▶ _What the exercise asks_
Hand back every line from the beginning of the data below through the line containing "Desde então, o seu uso tem sido cada vez mais", word for word and free of pictures.
[Start of Attachment]
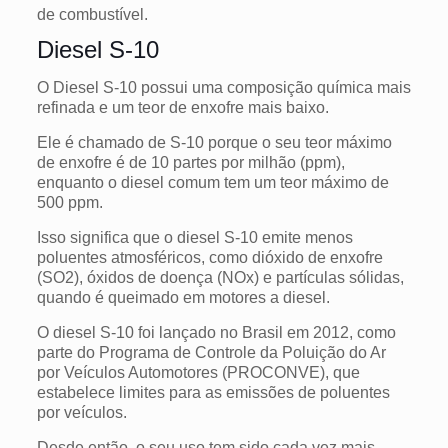
de combustível.
Diesel S-10
O Diesel S-10 possui uma composição química mais
refinada e um teor de enxofre mais baixo.
Ele é chamado de S-10 porque o seu teor máximo
de enxofre é de 10 partes por milhão (ppm),
enquanto o diesel comum tem um teor máximo de
500 ppm.
Isso significa que o diesel S-10 emite menos
poluentes atmosféricos, como dióxido de enxofre
(SO2), óxidos de doença (NOx) e partículas sólidas,
quando é queimado em motores a diesel.
O diesel S-10 foi lançado no Brasil em 2012, como
parte do Programa de Controle da Poluição do Ar
por Veículos Automotores (PROCONVE), que
estabelece limites para as emissões de poluentes
por veículos.
Desde então, o seu uso tem sido cada vez mais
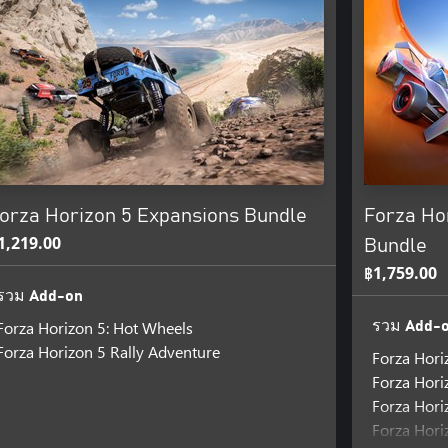
orza Horizon 5 Expansions Bundle
Forza Ho
1,219.00
Bundle
฿1,759.00
รวม Add-on
Forza Horizon 5: Hot Wheels
รวม Add-
Forza Horizon 5 Rally Adventure
Forza Hori
Forza Hori
Forza Hori
Forza Hor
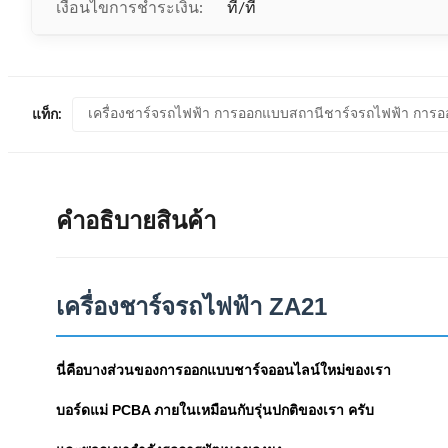
เงื่อนไขการชำระเงิน:
ที/ที
เครื่องชาร์จรถไฟฟ้า การออกแบบสถานีชาร์จรถไฟฟ้า การออ
แท็ก:
คําอธิบายสินค้า
เครื่องชาร์จรถไฟฟ้า ZA21
นี่คือบางส่วนของการออกแบบชาร์จออนไลน์ใหม่ของเรา
บอร์ดแม่ PCBA ภายในเหมือนกับรุ่นปกติของเรา ครับ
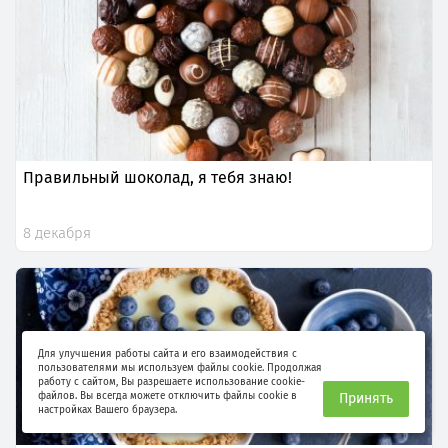
Правильный шоколад, я тебя знаю!
8 декабря
Для улучшения работы сайта и его взаимодействия с
пользователями мы используем файлы cookie. Продолжая
работу с сайтом, Вы разрешаете использование cookie-
файлов. Вы всегда можете отключить файлы cookie в
Принять
настройках Вашего браузера.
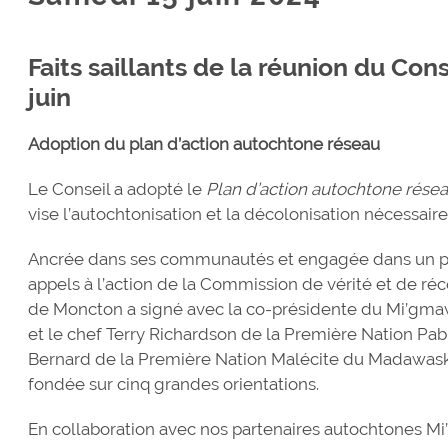
Faits saillants de la réunion du Cons
juin
Adoption du plan d’action autochtone réseau
Le Conseil a adopté le
Plan d’action autochtone rése
vise l’autochtonisation et la décolonisation nécessaire
Ancrée dans ses communautés et engagée dans un pr
appels à l’action de la Commission de vérité et de réc
de Moncton a signé avec la co-présidente du Mi’gm
et le chef Terry Richardson de la Première Nation Pabin
Bernard de la Première Nation Malécite du Madawas
fondée sur cinq grandes orientations.
En collaboration avec nos partenaires autochtones Mi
[End of Attachment]
▶ _Response for this exercise_
de combustível.
Diesel S-10
O Diesel S-10 possui uma composição química mais
refinada e um teor de enxofre mais baixo.
Ele é chamado de S-10 porque o seu teor máximo
de enxofre é de 10 partes por milhão (ppm),
enquanto o diesel comum tem um teor máximo de
500 ppm.
Isso significa que o diesel S-10 emite menos
poluentes atmosféricos, como dióxido de enxofre
(SO2), óxidos de doença (NOx) e partículas sólidas,
quando é queimado em motores a diesel.
O diesel S-10 foi lançado no Brasil em 2012, como
parte do Programa de Controle da Poluição do Ar
por Veículos Automotores (PROCONVE), que
estabelece limites para as emissões de poluentes
por veículos.
Desde então, o seu uso tem sido cada vez mais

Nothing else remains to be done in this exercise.